**EXERCISE REQUIREMENTS**
Repeat each entry below without omitting a single word.

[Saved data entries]
◆ ◆ ◆

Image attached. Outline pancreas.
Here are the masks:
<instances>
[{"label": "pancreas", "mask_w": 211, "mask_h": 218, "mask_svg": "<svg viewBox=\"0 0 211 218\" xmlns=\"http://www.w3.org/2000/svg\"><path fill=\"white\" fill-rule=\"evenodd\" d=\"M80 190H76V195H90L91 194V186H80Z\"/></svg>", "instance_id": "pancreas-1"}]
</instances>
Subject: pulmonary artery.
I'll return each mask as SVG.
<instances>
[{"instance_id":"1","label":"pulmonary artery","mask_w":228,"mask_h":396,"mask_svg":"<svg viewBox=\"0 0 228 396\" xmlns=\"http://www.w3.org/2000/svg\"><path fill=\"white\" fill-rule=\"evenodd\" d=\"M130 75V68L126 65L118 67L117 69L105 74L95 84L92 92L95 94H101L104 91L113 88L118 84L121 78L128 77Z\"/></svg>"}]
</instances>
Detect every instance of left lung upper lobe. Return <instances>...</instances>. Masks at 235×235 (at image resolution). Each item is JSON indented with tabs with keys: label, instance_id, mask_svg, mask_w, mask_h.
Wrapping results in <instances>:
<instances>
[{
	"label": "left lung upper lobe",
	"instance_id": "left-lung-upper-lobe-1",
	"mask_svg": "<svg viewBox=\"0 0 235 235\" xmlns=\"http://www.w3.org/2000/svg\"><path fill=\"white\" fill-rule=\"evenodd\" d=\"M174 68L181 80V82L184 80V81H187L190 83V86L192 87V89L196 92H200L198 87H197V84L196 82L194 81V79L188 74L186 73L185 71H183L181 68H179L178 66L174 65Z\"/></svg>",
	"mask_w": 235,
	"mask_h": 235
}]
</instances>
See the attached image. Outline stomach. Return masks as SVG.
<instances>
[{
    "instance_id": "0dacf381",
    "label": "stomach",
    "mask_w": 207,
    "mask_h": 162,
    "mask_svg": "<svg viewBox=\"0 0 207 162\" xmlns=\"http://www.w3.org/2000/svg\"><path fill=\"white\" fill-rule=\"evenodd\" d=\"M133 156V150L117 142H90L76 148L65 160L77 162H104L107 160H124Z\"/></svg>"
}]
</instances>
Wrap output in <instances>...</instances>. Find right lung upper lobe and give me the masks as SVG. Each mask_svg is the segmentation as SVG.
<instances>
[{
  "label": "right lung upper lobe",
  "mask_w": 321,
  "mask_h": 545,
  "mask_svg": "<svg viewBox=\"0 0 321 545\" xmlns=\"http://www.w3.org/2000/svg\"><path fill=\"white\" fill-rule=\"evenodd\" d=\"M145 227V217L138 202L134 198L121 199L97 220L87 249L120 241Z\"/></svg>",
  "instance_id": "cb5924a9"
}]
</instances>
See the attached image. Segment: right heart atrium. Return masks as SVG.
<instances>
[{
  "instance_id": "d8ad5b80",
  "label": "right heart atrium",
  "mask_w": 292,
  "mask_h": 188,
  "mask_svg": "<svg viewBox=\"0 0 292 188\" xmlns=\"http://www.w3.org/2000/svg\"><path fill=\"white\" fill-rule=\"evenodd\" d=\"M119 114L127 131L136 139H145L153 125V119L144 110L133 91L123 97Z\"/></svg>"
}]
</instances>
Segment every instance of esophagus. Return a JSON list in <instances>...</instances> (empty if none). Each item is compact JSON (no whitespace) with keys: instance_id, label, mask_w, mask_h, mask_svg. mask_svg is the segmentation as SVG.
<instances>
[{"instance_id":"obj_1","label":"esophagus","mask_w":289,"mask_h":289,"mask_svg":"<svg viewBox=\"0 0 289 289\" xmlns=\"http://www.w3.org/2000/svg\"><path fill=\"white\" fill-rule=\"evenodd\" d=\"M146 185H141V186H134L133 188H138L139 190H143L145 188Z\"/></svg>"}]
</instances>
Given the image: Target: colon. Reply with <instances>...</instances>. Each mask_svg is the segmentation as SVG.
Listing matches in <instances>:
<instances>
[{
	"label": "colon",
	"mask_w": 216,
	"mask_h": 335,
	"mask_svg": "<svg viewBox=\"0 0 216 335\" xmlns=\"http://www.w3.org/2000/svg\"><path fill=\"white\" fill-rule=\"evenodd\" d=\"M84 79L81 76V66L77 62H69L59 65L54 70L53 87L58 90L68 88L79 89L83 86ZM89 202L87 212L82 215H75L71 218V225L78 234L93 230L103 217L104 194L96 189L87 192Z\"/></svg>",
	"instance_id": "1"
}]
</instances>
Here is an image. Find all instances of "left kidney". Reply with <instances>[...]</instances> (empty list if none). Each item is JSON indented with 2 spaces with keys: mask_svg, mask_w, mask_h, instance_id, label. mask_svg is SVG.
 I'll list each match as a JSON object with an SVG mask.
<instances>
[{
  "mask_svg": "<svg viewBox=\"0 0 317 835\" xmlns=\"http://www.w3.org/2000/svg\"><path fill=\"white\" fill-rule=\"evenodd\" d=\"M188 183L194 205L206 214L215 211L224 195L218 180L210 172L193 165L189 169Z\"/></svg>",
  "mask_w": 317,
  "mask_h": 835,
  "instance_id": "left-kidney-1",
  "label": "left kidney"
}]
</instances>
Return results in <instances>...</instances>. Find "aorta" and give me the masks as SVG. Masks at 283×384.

◆ ◆ ◆

**SOLUTION TO THIS PROBLEM**
Image attached. Outline pancreas.
Here are the masks:
<instances>
[{"label": "pancreas", "mask_w": 211, "mask_h": 218, "mask_svg": "<svg viewBox=\"0 0 211 218\" xmlns=\"http://www.w3.org/2000/svg\"><path fill=\"white\" fill-rule=\"evenodd\" d=\"M80 190H76V195H90L91 194V186H80Z\"/></svg>", "instance_id": "pancreas-1"}]
</instances>
Subject: pulmonary artery.
I'll return each mask as SVG.
<instances>
[{"instance_id":"1","label":"pulmonary artery","mask_w":228,"mask_h":396,"mask_svg":"<svg viewBox=\"0 0 228 396\" xmlns=\"http://www.w3.org/2000/svg\"><path fill=\"white\" fill-rule=\"evenodd\" d=\"M130 75V68L126 65L118 67L117 69L105 74L95 84L92 92L95 94H101L104 91L113 88L118 84L121 78L128 77Z\"/></svg>"}]
</instances>
Detect every instance of left lung upper lobe. Return <instances>...</instances>. Masks at 235×235 (at image resolution). Each item is JSON indented with tabs with keys: label, instance_id, mask_svg, mask_w, mask_h.
Wrapping results in <instances>:
<instances>
[{
	"label": "left lung upper lobe",
	"instance_id": "left-lung-upper-lobe-1",
	"mask_svg": "<svg viewBox=\"0 0 235 235\" xmlns=\"http://www.w3.org/2000/svg\"><path fill=\"white\" fill-rule=\"evenodd\" d=\"M174 68L181 80V82L184 80V81H187L190 83V86L192 87V89L196 92H200L198 87H197V84L196 82L194 81V79L188 74L186 73L185 71H183L181 68H179L178 66L174 65Z\"/></svg>",
	"mask_w": 235,
	"mask_h": 235
}]
</instances>
See the attached image. Outline stomach. Return masks as SVG.
<instances>
[{
    "instance_id": "0dacf381",
    "label": "stomach",
    "mask_w": 207,
    "mask_h": 162,
    "mask_svg": "<svg viewBox=\"0 0 207 162\" xmlns=\"http://www.w3.org/2000/svg\"><path fill=\"white\" fill-rule=\"evenodd\" d=\"M133 156V150L117 142H90L76 148L65 160L77 162H104L107 160H124Z\"/></svg>"
}]
</instances>
Wrap output in <instances>...</instances>. Find right lung upper lobe and give me the masks as SVG. Each mask_svg is the segmentation as SVG.
<instances>
[{
  "label": "right lung upper lobe",
  "mask_w": 321,
  "mask_h": 545,
  "mask_svg": "<svg viewBox=\"0 0 321 545\" xmlns=\"http://www.w3.org/2000/svg\"><path fill=\"white\" fill-rule=\"evenodd\" d=\"M145 227V217L138 202L134 198L121 199L97 220L87 249L120 241Z\"/></svg>",
  "instance_id": "cb5924a9"
}]
</instances>
See the attached image. Segment: right heart atrium. Return masks as SVG.
<instances>
[{
  "instance_id": "d8ad5b80",
  "label": "right heart atrium",
  "mask_w": 292,
  "mask_h": 188,
  "mask_svg": "<svg viewBox=\"0 0 292 188\" xmlns=\"http://www.w3.org/2000/svg\"><path fill=\"white\" fill-rule=\"evenodd\" d=\"M119 114L127 131L136 139H145L153 125V119L144 110L133 91L123 97Z\"/></svg>"
}]
</instances>
Segment every instance of esophagus. Return a JSON list in <instances>...</instances> (empty if none). Each item is compact JSON (no whitespace) with keys: instance_id, label, mask_w, mask_h, mask_svg. mask_svg is the segmentation as SVG.
<instances>
[{"instance_id":"obj_1","label":"esophagus","mask_w":289,"mask_h":289,"mask_svg":"<svg viewBox=\"0 0 289 289\" xmlns=\"http://www.w3.org/2000/svg\"><path fill=\"white\" fill-rule=\"evenodd\" d=\"M146 185H141V186H134L133 188H138L139 190H143L145 188Z\"/></svg>"}]
</instances>
Given the image: Target: colon. Reply with <instances>...</instances>. Each mask_svg is the segmentation as SVG.
Listing matches in <instances>:
<instances>
[{
	"label": "colon",
	"mask_w": 216,
	"mask_h": 335,
	"mask_svg": "<svg viewBox=\"0 0 216 335\" xmlns=\"http://www.w3.org/2000/svg\"><path fill=\"white\" fill-rule=\"evenodd\" d=\"M84 79L81 76V66L77 62H69L59 65L54 70L53 87L58 90L68 88L79 89L83 86ZM89 202L87 212L82 215H75L71 218V225L78 234L93 230L103 217L104 194L96 189L87 192Z\"/></svg>",
	"instance_id": "1"
}]
</instances>
Here is an image. Find all instances of "left kidney". Reply with <instances>[...]</instances> (empty list if none). Each item is JSON indented with 2 spaces with keys: mask_svg, mask_w, mask_h, instance_id, label. mask_svg is SVG.
 I'll list each match as a JSON object with an SVG mask.
<instances>
[{
  "mask_svg": "<svg viewBox=\"0 0 317 835\" xmlns=\"http://www.w3.org/2000/svg\"><path fill=\"white\" fill-rule=\"evenodd\" d=\"M188 183L194 205L206 214L215 211L224 195L218 180L210 172L193 165L189 169Z\"/></svg>",
  "mask_w": 317,
  "mask_h": 835,
  "instance_id": "left-kidney-1",
  "label": "left kidney"
}]
</instances>
Return results in <instances>...</instances>. Find "aorta" and give me the masks as SVG. Masks at 283×384.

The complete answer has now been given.